Em todo o Estado, foram registrados 7.624 divórcios concedidos em 1ª instância ou por escrituras, o que mostra uma queda de 2,3% em relação ao total contabilizado em 2023, que foi de 7.805. 

Com a redução, a taxa geral de divórcios, isto é, o número de divórcios para cada 1.000 pessoas de 20 anos ou mais caiu de 3,8% em 2023 para 3,7% em 2024. 

Mesmo com a pequena queda, o número ainda é maior que o registrado na época pré-pandemia, colocando o Estado na posição bronze do ranking entre as Unidades da Federação com os maiores índices. 

Mato Grosso do Sul já ocupava esse mesmo lugar no pódio em 2023, mantendo a posição em 2024. As maiores taxas registradas foram em Rondônia (4,9%) e no Distrito Federal (3,8%). 

Em Campo Grande, o número cresceu desde 2020, chegando a 3.669 em 2024. Em Dourados, foram 706 no mesmo período e em Três Lagoas, 227.

No Estado, o tempo médio entre a data do casamento e a data da sentença ou escritura do divórcio era de 18,5 anos em 2004, caindo para 13 anos em 2014. Em 2024, o tempo médio de duração dos casamentos era menor ainda, chegando a 11,8 anos, o 4º menor tempo entre as Unidades da Federação. 

A pesquisa observou que o tipo de arranjo familiar predominante nos divórcios era o de casais somente com filhos menores de idade, que atingiu 42,9%. As famílias somente com filhos maiores de idade eram 14,6% e 6,3% tinham filhos menores e maiores de idade. 

Com isso, notou-se um aumento significativo no divórcio onde consta na sentença a guarda compartilhada dos filhos, onde tanto mãe quanto pai são responsáveis pela criação da criança. 

Em MS, a mulher ainda detém 48,9% da guarda de filhos menores de idade.

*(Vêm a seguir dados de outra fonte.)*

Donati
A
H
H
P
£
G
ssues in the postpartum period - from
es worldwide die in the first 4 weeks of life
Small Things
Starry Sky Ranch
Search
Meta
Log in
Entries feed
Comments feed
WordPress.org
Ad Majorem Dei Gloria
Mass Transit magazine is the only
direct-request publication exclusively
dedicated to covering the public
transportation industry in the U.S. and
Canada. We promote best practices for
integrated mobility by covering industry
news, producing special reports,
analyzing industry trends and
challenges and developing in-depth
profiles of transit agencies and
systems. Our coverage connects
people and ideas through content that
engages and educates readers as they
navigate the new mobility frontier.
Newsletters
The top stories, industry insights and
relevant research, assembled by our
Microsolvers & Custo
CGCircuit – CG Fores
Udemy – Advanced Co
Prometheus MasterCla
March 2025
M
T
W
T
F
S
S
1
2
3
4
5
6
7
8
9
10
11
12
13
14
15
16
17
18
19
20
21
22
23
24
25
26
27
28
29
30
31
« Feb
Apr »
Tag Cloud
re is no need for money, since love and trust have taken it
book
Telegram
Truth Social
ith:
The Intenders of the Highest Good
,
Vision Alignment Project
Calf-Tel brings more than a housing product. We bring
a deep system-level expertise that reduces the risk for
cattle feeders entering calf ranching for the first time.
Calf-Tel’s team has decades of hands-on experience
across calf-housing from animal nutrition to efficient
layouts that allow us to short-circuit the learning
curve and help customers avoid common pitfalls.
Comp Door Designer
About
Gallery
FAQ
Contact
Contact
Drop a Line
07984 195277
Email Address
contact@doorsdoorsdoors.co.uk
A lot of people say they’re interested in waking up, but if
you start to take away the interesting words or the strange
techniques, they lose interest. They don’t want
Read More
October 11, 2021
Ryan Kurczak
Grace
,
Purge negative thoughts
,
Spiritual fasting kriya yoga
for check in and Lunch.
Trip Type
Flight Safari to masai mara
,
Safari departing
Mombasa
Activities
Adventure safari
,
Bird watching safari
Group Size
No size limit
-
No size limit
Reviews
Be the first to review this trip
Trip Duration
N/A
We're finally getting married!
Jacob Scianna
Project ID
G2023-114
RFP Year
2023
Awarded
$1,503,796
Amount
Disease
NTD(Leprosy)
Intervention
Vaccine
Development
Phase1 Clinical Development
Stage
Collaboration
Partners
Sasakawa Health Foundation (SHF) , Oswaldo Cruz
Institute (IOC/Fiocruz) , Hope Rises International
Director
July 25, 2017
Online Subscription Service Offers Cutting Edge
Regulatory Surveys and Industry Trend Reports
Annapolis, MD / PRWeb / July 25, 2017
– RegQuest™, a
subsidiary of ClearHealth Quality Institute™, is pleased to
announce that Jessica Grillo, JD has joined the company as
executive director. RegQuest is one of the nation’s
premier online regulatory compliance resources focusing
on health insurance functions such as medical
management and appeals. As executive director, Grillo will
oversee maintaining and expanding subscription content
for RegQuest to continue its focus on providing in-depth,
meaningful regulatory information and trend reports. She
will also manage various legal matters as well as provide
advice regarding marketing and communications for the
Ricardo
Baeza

A guarda compartilhada atingiu 43% dos casos. A guarda com o pai reflete 3,3% dos casos e outras formas, como a guarda de parentes ou cuidadores, representam 0,7%

A nível nacional, pela primeira vez, a guarda compartilhada superou a taxa de guarda unilateral onde a responsável pelos filhos é a mulher, atingindo 44,6% dos casos, contra 42,6%, respectivamente. 

Os casos onde o homem detém a guarda do menor é de 2,8% no País. 

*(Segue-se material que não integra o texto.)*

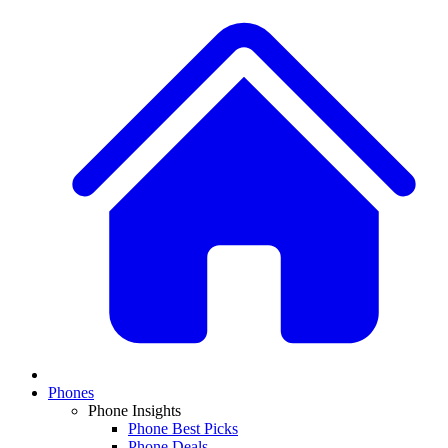
Phones
Phone Insights
Phone Best Picks
Phone Deals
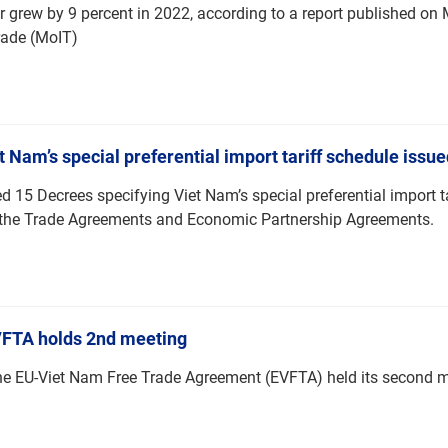
or grew by 9 percent in 2022, according to a report published o
rade (MoIT)
 Nam’s special preferential import tariff schedule issue
15 Decrees specifying Viet Nam’s special preferential import t
f the Trade Agreements and Economic Partnership Agreements.
VFTA holds 2nd meeting
he EU-Viet Nam Free Trade Agreement (EVFTA) held its second 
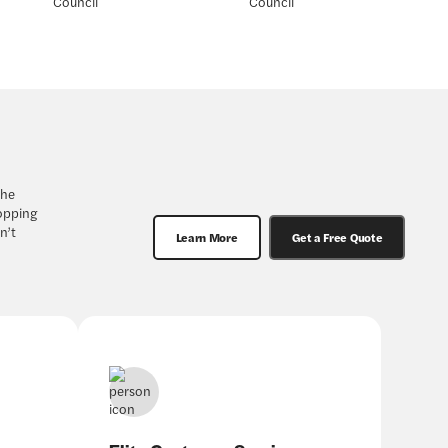
the
hopping
n’t
Learn More
Get a Free Quote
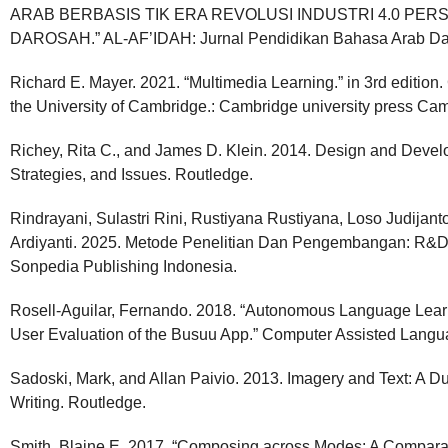
ARAB BERBASIS TIK ERA REVOLUSI INDUSTRI 4.0 PERS
DAROSAH.” AL-AF’IDAH: Jurnal Pendidikan Bahasa Arab Da
Richard E. Mayer. 2021. “Multimedia Learning.” in 3rd edition.
the University of Cambridge.: Cambridge university press Ca
Richey, Rita C., and James D. Klein. 2014. Design and Deve
Strategies, and Issues. Routledge.
Rindrayani, Sulastri Rini, Rustiyana Rustiyana, Loso Judijant
Ardiyanti. 2025. Metode Penelitian Dan Pengembangan: R&
Sonpedia Publishing Indonesia.
Rosell-Aguilar, Fernando. 2018. “Autonomous Language Learn
User Evaluation of the Busuu App.” Computer Assisted Langu
Sadoski, Mark, and Allan Paivio. 2013. Imagery and Text: A 
Writing. Routledge.
Smith, Blaine E. 2017. “Composing across Modes: A Comparat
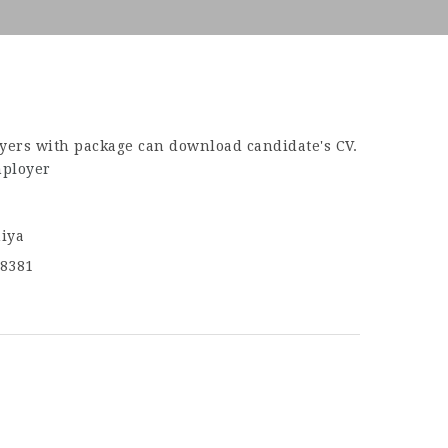
yers with package can download candidate's CV.
mployer
iya
8381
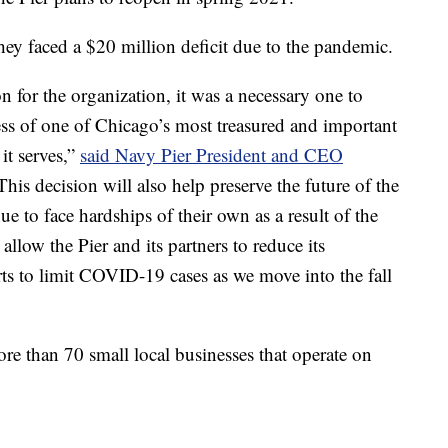
they faced a $20 million deficit due to the pandemic.
on for the organization, it was a necessary one to
ess of one of Chicago’s most treasured and important
it serves,”
said Navy Pier President and CEO
This decision will also help preserve the future of the
e to face hardships of their own as a result of the
llow the Pier and its partners to reduce its
rts to limit COVID-19 cases as we move into the fall
ore than 70 small local businesses that operate on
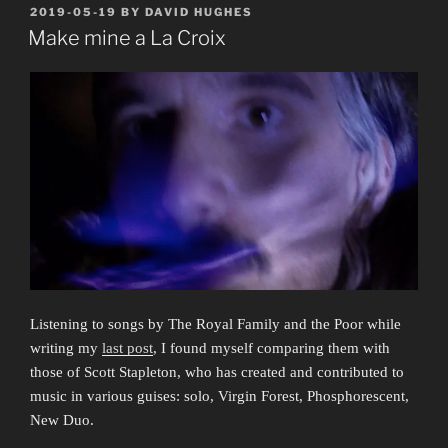
Great
POSTED
2019-05-19
BY
DAVID HUGHES
ON
Gay
Make mine a La Croix
Migration
and
the
Monumental
Divide”
Listening to songs by The Royal Family and the Poor while
writing my
last post
, I found myself comparing them with
those of Scott Stapleton, who has created and contributed to
music in various guises: solo, Virgin Forest, Phosphorescent,
New Duo.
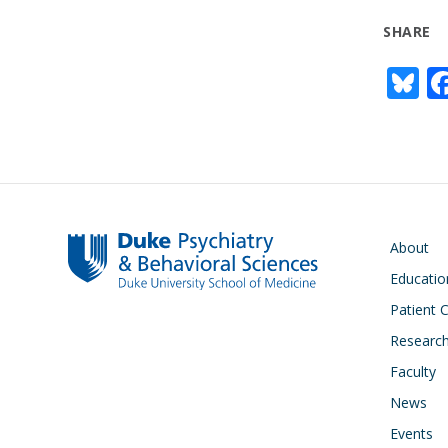
SHARE
Bl
u
e
s
y
Main navigati
About
Educatio
Patient 
Researc
Faculty
News
Events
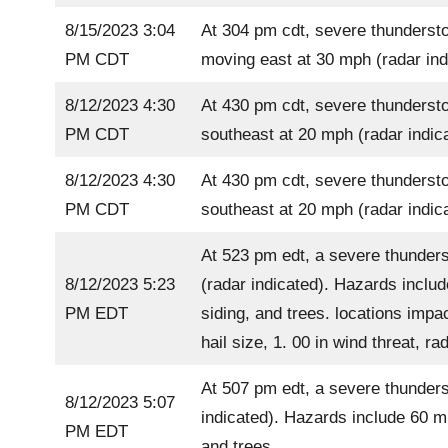
8/15/2023 3:04
At 304 pm cdt, severe thundersto
PM CDT
moving east at 30 mph (radar ind
8/12/2023 4:30
At 430 pm cdt, severe thundersto
PM CDT
southeast at 20 mph (radar indic
8/12/2023 4:30
At 430 pm cdt, severe thundersto
PM CDT
southeast at 20 mph (radar indic
At 523 pm edt, a severe thunders
8/12/2023 5:23
(radar indicated). Hazards inclu
PM EDT
siding, and trees. locations impa
hail size, 1. 00 in wind threat, 
At 507 pm edt, a severe thunders
8/12/2023 5:07
indicated). Hazards include 60 m
PM EDT
and trees.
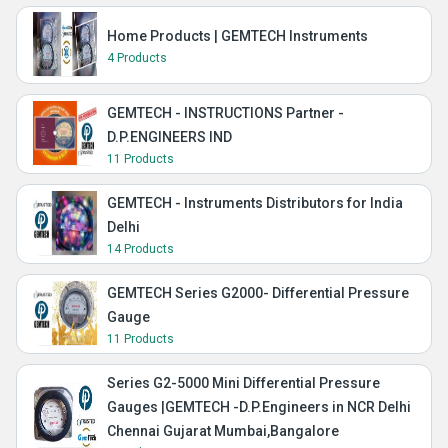
Home Products | GEMTECH Instruments
4 Products
GEMTECH - INSTRUCTIONS Partner -
D.P.ENGINEERS IND
11 Products
GEMTECH - Instruments Distributors for India
Delhi
14 Products
GEMTECH Series G2000- Differential Pressure
Gauge
11 Products
Series G2-5000 Mini Differential Pressure
Gauges |GEMTECH -D.P.Engineers in NCR Delhi
Chennai Gujarat Mumbai,Bangalore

Mesmo em queda, taxa de divórcio se mantém alta no EstadoFonte: IBGE

Casamentos

Em 2024, foram registrados 15.094 casamentos em Mato Grosso do Sul, uma queda de 0,4% em relação ao ano anterior, quando foram 15.150. No acumulado de dez anos, desde 2014, a redução acumulada chega a 1,6%. 

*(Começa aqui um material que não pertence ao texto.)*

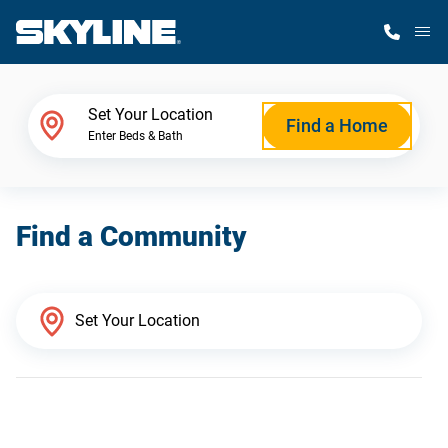
M
Home Finder
Set Your Location
Find a Home
Enter Beds & Bath
Our Homes
Find a Community
Get Started
Why Skyline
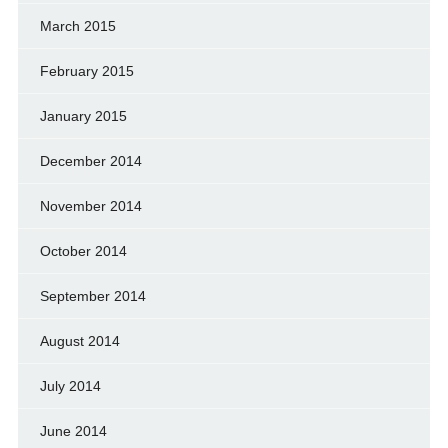
March 2015
February 2015
January 2015
December 2014
November 2014
October 2014
September 2014
August 2014
July 2014
June 2014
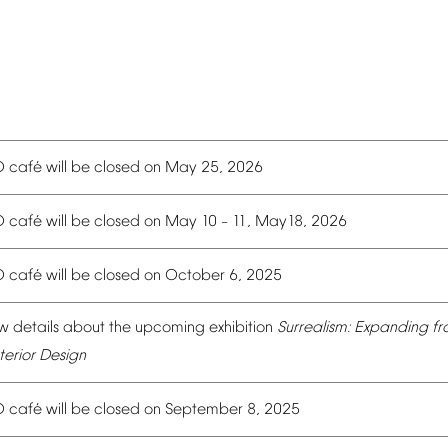
é
O
caf
will
be
closed
on
May
25,
2026
é
O
caf
will
be
closed
on
May
10
11,
May18,
2026
–
é
O
caf
will
be
closed
on
October
6,
2025
w
details
about
the
upcoming
exhibition
Surrealism:
Expanding
fr
terior
Design
é
O
caf
will
be
closed
on
September
8,
2025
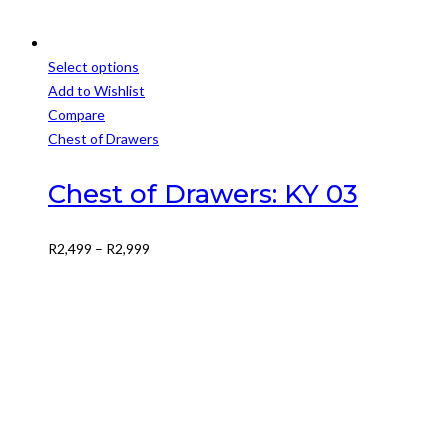
Select options
This
Add to Wishlist
product
Compare
has
Chest of Drawers
multiple
variants.
Chest of Drawers: KY 03
The
options
Price
R
2,499
–
R
2,999
may
range:
be
R2,499
chosen
through
on
R2,999
the
product
page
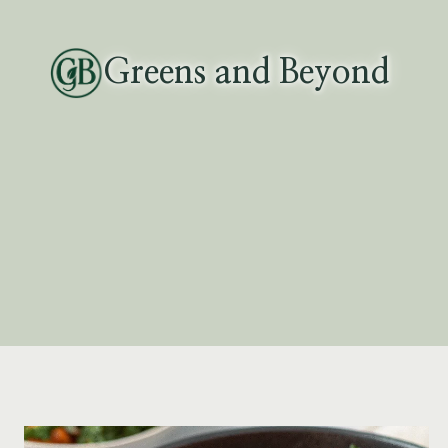
Skip
to
Greens and Beyond
content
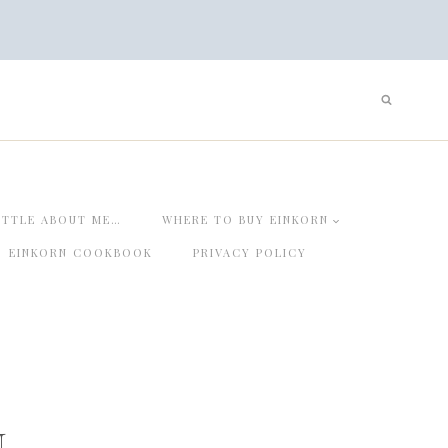
ITTLE ABOUT ME…
WHERE TO BUY EINKORN
EINKORN COOKBOOK
PRIVACY POLICY
n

Do total de casamentos, 14.9149 foram entre cônjuges de sexos diferentes e 175, entre pessoas do mesmo sexo. 

Entre casamentos com cônjuges masculinos, foram 61 registros e entre cônjuges do sexo feminino, 114. 

O número de registros de casamento entre pessoas homoafetivas foi o maior registrado no Estado, superando o recorde do ano de 2018, quando foram 166 registros. 

No Estado, o mês mais escolhido pelos noivos para casar em 2024 foi em dezembro, com 1.582 casamento. Em seguida, aparecem novembro, com 1.409 casamentos, e agosto, com 1.343. 

A taxa de nupcialidade, que é a porcentagem para cada 1.000 habitantes com 15 anos ou mais de idade, no Estado, foi de 6,7 pessoas, colocando MS na 7ª posição entre os estados brasileiros. As maiores taxas foram observadas em Rondônia (8,9 casamentos por 1.000 habitantes), Distrito Federal (8,4 casamentos por 1.000 habitantes) e o Tocantins (7 casamentos por 1.000 habitantes). 

No Brasil, a taxa de nupcialidade ficou em 5,6 casamentos por 1.000 habitantes.